The parties of the second part agreed to expend $7500 in repairs, equipment, materials, improvements and betterments of the road. The certificates of stock of said first party were to be delivered to the second parties on the payment of $15,000 and the execution of the aforesaid deed of trust.
The parties to the original contract were unable to complete the transaction on August 4, 1922. The necessary papers for closing the transaction were prepared and brought, according to respondents, by appellant and his attorney to a meeting arranged for August 29, *1184 1922. At the meeting on August 29 new directors and officers of the Ozark Southern Railway Company were elected. Respondents satisfied appellant they had expended the $7500 in betterments.

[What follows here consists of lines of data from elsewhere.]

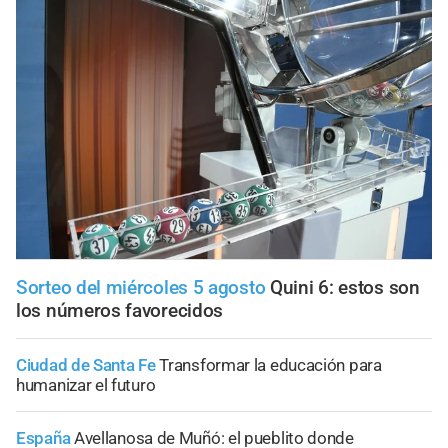
Sorteo del miércoles 5 agosto
Quini 6: estos son
los números favorecidos
Ciudad de Santa Fe
Transformar la educación para
humanizar el futuro
España
Avellanosa de Muñó: el pueblito donde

Appellant, in lieu of furnishing the indemnity bond, made a satisfactory deposit of $10,000 in cash. According to respondents' evidence, contradicted by appellant's evidence, appellant wanted notes of the Ozark Southern Railway Company and agreed that if the $50,000 of deferred payments (to be secured by a first mortgage or deed of trust on "said road") be evidenced by notes of said railway he, appellant, would release respondents from all further obligations under said original contract; that this was the first mention made of notes to be executed by said railway; that, as requested by appellant, the notes of said railway and deed of trust securing said notes were executed and delivered to appellant; and that, as appellant did not have the original contract with him, it was not available for surrender or cancellation, although it was understood and agreed between appellant and respondents that said original contract was of no further force and effect as against respondents. The $15,000 cash was paid to appellant, and the other covenants of said original contract were performed or satisfactorily arranged for, including securing the approval of the Public Service Commission of the State of Missouri to the issuance of said notes and deed of trust.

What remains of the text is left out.